Operations of the hotly contested East Coast natural gas pipeline can begin, regulators say

A hotly contested East Coast natural gas pipeline has been given the go-ahead to start operating

Credit: AP

Credit: AP

CHARLESTON, W.Va. (AP) — A hotly contested East Coast natural gas pipeline was given the go-ahead Tuesday to start operating, six years after construction began at more than double its original estimated cost.

The Federal Energy Regulatory Commission approved the 303-mile (500-kilometer) Mountain Valley Pipeline project across rugged mountainsides in West Virginia and Virginia over longstanding objections from environmental groups, landowners and some elected officials. Project developers told regulators on Monday that the pipeline was complete.

“We are pleased with the agencies’ decisions and the related communications regarding in-service authorization for the MVP project,” Natalie Cox, a spokesperson for the pipeline's leading developer, Equitrans Midstream Corp., said in a statement Tuesday night. “Final preparations are underway to begin commercial operations.”

The $7.85 billion project has withstood weather delays, a maze of court and construction permit challenges and regulator scrutiny. It is designed to meet growing energy demands in the South and mid-Atlantic by transporting gas from the Marcellus and Utica fields in Pennsylvania and Ohio.

Congress ordered that all necessary permits be issued for the pipeline last year as part of a bipartisan bill to increase the debt ceiling. President Joe Biden signed the bill into law last June. Among the key votes for last year's sweeping legislation was U.S. Sen. Joe Manchin, a West Virginia independent. Manchin has called the pipeline "a crucial piece of energy infrastructure" that is good for global supply and American energy security.

Last July, the U.S. Supreme Court allowed the pipeline's construction to resume after a federal appeals court had blocked the work despite congressional approval.

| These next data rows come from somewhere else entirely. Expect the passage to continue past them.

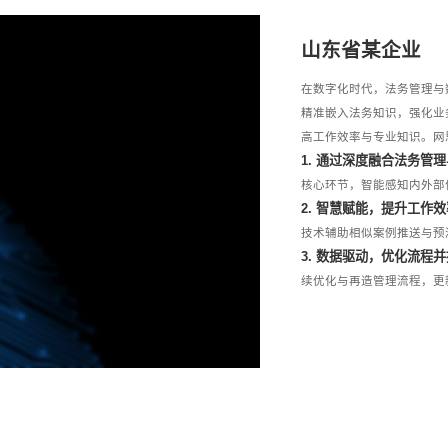
山东省某企业
在数字化时代，法务管理与
精准嵌入法务知识，强化业
高工作效率与专业知识。网
1. 通过深度融合法务管
核心环节，智能感知内外部
2. 智慧赋能，提升工作
技术辅助相似案例推送与预
3. 数据驱动，优化流程
续优化与再造管理流程，更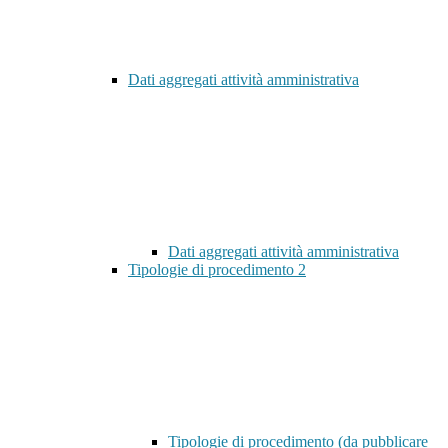
Dati aggregati attività amministrativa
Dati aggregati attività amministrativa
Tipologie di procedimento
2
Tipologie di procedimento (da pubblicare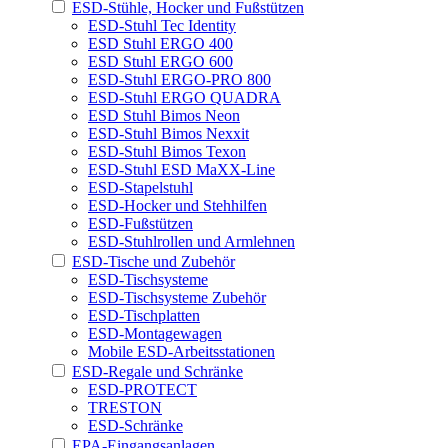
ESD-Stühle, Hocker und Fußstützen
ESD-Stuhl Tec Identity
ESD Stuhl ERGO 400
ESD Stuhl ERGO 600
ESD-Stuhl ERGO-PRO 800
ESD-Stuhl ERGO QUADRA
ESD Stuhl Bimos Neon
ESD-Stuhl Bimos Nexxit
ESD-Stuhl Bimos Texon
ESD-Stuhl ESD MaXX-Line
ESD-Stapelstuhl
ESD-Hocker und Stehhilfen
ESD-Fußstützen
ESD-Stuhlrollen und Armlehnen
ESD-Tische und Zubehör
ESD-Tischsysteme
ESD-Tischsysteme Zubehör
ESD-Tischplatten
ESD-Montagewagen
Mobile ESD-Arbeitsstationen
ESD-Regale und Schränke
ESD-PROTECT
TRESTON
ESD-Schränke
EPA-Eingangsanlagen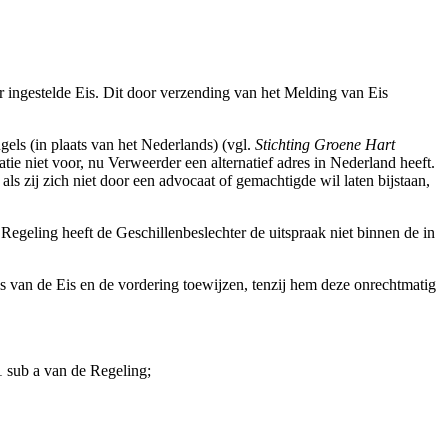
ar ingestelde Eis. Dit door verzending van het Melding van Eis
ngels (in plaats van het Nederlands) (vgl.
Stichting Groene Hart
atie niet voor, nu Verweerder een alternatief adres in Nederland heeft.
ls zij zich niet door een advocaat of gemachtigde wil laten bijstaan,
 Regeling heeft de Geschillenbeslechter de uitspraak niet binnen de in
sis van de Eis en de vordering toewijzen, tenzij hem deze onrechtmatig
1 sub a van de Regeling;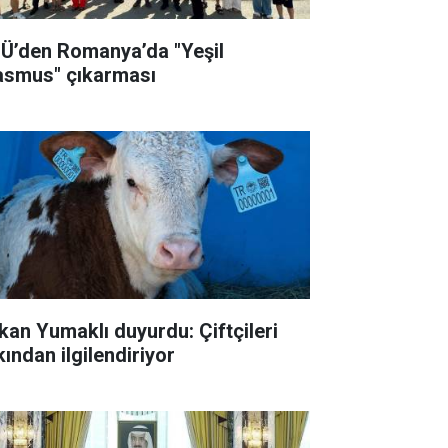
Ü’den Romanya’da "Yeşil
asmus" çıkarması
kan Yumaklı duyurdu: Çiftçileri
kından ilgilendiriyor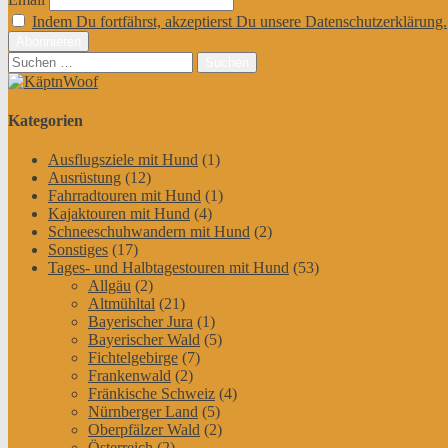
Indem Du fortfährst, akzeptierst Du unsere Datenschutzerklärung.
Suchen
nach:
Kategorien
Ausflugsziele mit Hund
(1)
Ausrüstung
(12)
Fahrradtouren mit Hund
(1)
Kajaktouren mit Hund
(4)
Schneeschuhwandern mit Hund
(2)
Sonstiges
(17)
Tages- und Halbtagestouren mit Hund
(53)
Allgäu
(2)
Altmühltal
(21)
Bayerischer Jura
(1)
Bayerischer Wald
(5)
Fichtelgebirge
(7)
Frankenwald
(2)
Fränkische Schweiz
(4)
Nürnberger Land
(5)
Oberpfälzer Wald
(2)
Österreich
(2)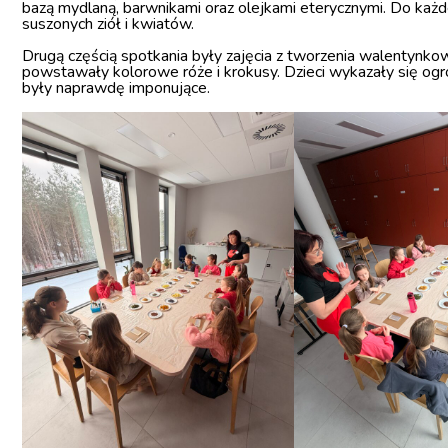
bazą mydlaną, barwnikami oraz olejkami eterycznymi. Do ka
suszonych ziół i kwiatów.
Drugą częścią spotkania były zajęcia z tworzenia walentynk
powstawały kolorowe róże i krokusy. Dzieci wykazały się ogro
były naprawdę imponujące.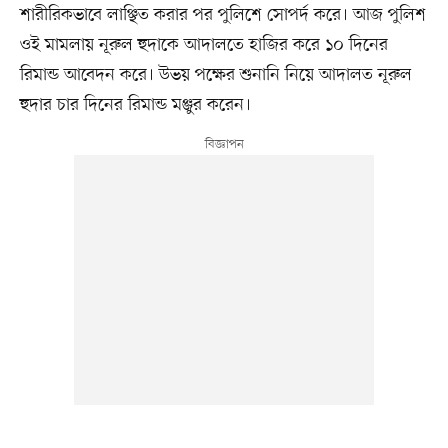
শারীরিকভাবে লাঞ্ছিত করার পর পুলিশে সোপর্দ করে। আজ পুলিশ
ওই মামলায় নূরুল হুদাকে আদালতে হাজির করে ১০ দিনের
রিমান্ড আবেদন করে। উভয় পক্ষের শুনানি নিয়ে আদালত নূরুল
হুদার চার দিনের রিমান্ড মঞ্জুর করেন।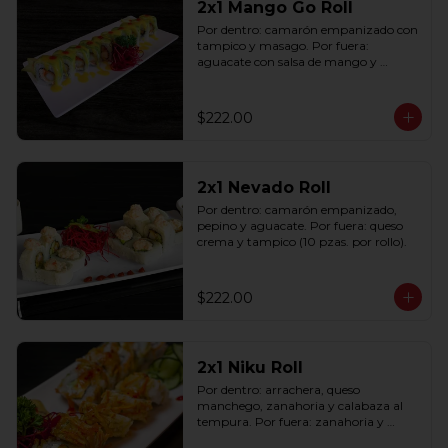
2x1 Mango Go Roll
Por dentro: camarón empanizado con 
tampico y masago. Por fuera: 
aguacate con salsa de mango y 
sriracha (10 pzas. por rollo).
$222.00
2x1 Nevado Roll
Por dentro: camarón empanizado, 
pepino y aguacate. Por fuera: queso 
crema y tampico (10 pzas. por rollo).
$222.00
2x1 Niku Roll
Por dentro: arrachera, queso 
manchego, zanahoria y calabaza al 
tempura. Por fuera: zanahoria y 
calabaza al tempura salsa lucky spicy 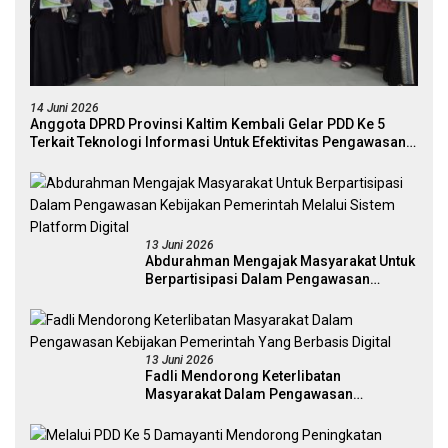
14 Juni 2026
Anggota DPRD Provinsi Kaltim Kembali Gelar PDD Ke 5
Terkait Teknologi Informasi Untuk Efektivitas Pengawasan
Publik Dan Demokrasi Daerah
13 Juni 2026
Abdurahman Mengajak Masyarakat Untuk
Berpartisipasi Dalam Pengawasan
Kebijakan Pemerintah Melalui Sistem
Platform Digital
13 Juni 2026
Fadli Mendorong Keterlibatan
Masyarakat Dalam Pengawasan
Kebijakan Pemerintah Yang Berbasis
Digital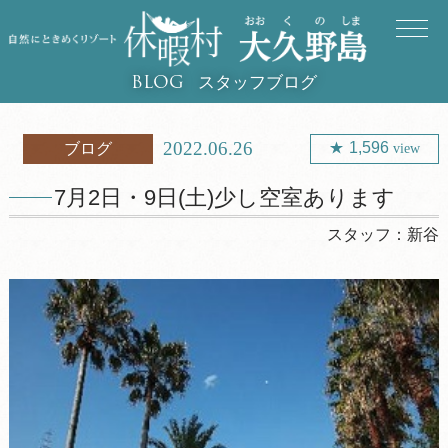
スタッフブログ
BLOG
2022.06.26
1,596
ブログ
view
7月2日・9日(土)少し空室あります
スタッフ：
新谷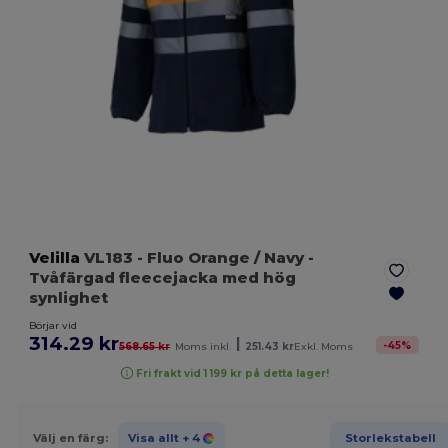
Velilla
VL183
- Fluo Orange / Navy
-
Tvåfärgad fleecejacka med hög
synlighet
Börjar vid
314.29 kr
|
-
45
%
568.65 kr
Moms inkl.
251.43 kr
Exkl. Moms
Fri frakt vid 1 199 kr på detta lager!
Välj en färg:
Visa allt
+ 4
Storlekstabell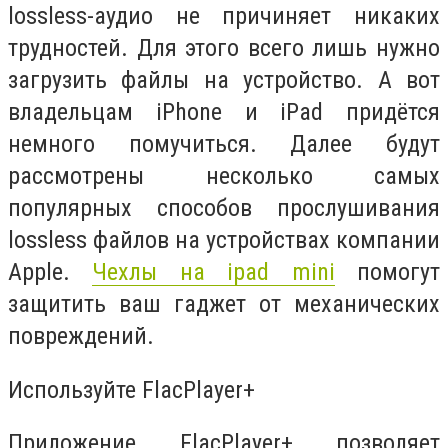
lossless-аудио не причиняет никаких
трудностей. Для этого всего лишь нужно
загрузить файлы на устройство. А вот
владельцам iPhone и iPad придётся
немного помучиться. Далее будут
рассмотрены несколько самых
популярных способов прослушивания
lossless файлов на устройствах компании
Apple.
Чехлы на ipad mini
помогут
защитить ваш гаджет от механических
повреждений.
Используйте FlacPlayer+
Приложение FlacPlayer+ позволяет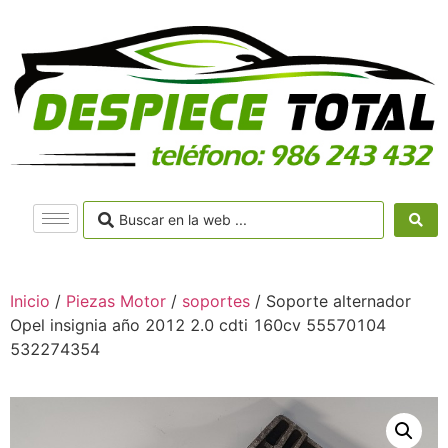
Inicio
/
Piezas Motor
/
soportes
/ Soporte alternador
Opel insignia año 2012 2.0 cdti 160cv 55570104
532274354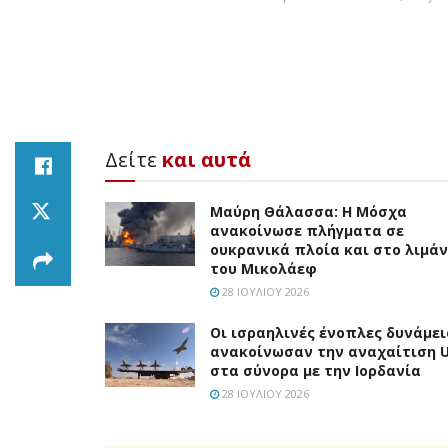
Δείτε
και αυτά
Μαύρη Θάλασσα: Η Μόσχα
ανακοίνωσε πλήγματα σε
ουκρανικά πλοία και στο λιμάν
του Μικολάεφ
28 ΙΟΥΛΊΟΥ 2026
Οι ισραηλινές ένοπλες δυνάμει
ανακοίνωσαν την αναχαίτιση 
στα σύνορα με την Ιορδανία
28 ΙΟΥΛΊΟΥ 2026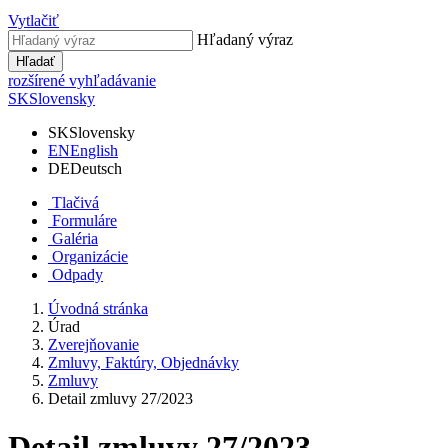
Vytlačiť
Hľadaný výraz
Hľadať
rozšírené vyhľadávanie
SK
Slovensky
SK
Slovensky
EN
English
DE
Deutsch
Tlačivá
Formuláre
Galéria
Organizácie
Odpady
Úvodná stránka
Úrad
Zverejňovanie
Zmluvy, Faktúry, Objednávky
Zmluvy
Detail zmluvy 27/2023
Detail zmluvy 27/2023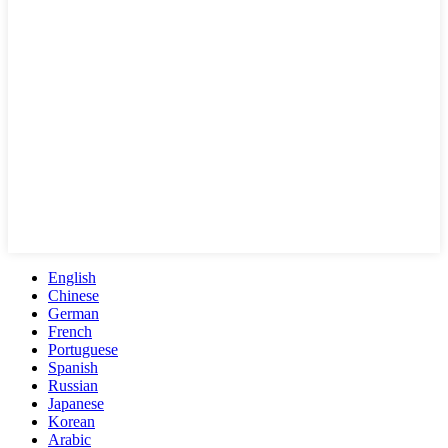
English
Chinese
German
French
Portuguese
Spanish
Russian
Japanese
Korean
Arabic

Environmental groups argued that Congress overstepped its authority and have challenged the pipeline over its potential impact on endangered species. They also say it causes climate-altering pollution from greenhouse gases and contributes to erosion that will ruin soil and water quality. Part of the route includes national forest land.

"By allowing MVP to advance despite all these serious hazards, the system meant to protect our communities, land and water has failed,” Jessica Sims, the Virginia field coordinator for the environmental group Appalachian Voices, said in a statement.

On Monday, the pipeline developers told FERC in a filing that multiple shippers were prepared to start the flow of gas along the pipeline, “which further heightens the need to prompt authorization to meet market demands.”

First proposed in 2015, the pipeline's route includes 11 counties in West Virginia, six in Virginia and three compressor stations in West Virginia. It has been cited over the years for dozens of violations of environmental laws meant to control erosion and sedimentation.

Frustrated residents complained the pipeline altered pristine landscapes and muddied their clear springs that supply drinking water. In some places along the construction route, protesters locked themselves to heavy equipment or blocked access, bringing work to a temporary halt. In one Virginia county last year, heavy machinery was set on fire.

After the pipeline operators initially asked FERC in April to issue the final authorization by May 23, a segment of pipe burst in southwestern Virginia on May 1 during pressurized water testing conducted to check for leaks and flaws. The damaged section was replaced and the operators investigated the cause of the incident.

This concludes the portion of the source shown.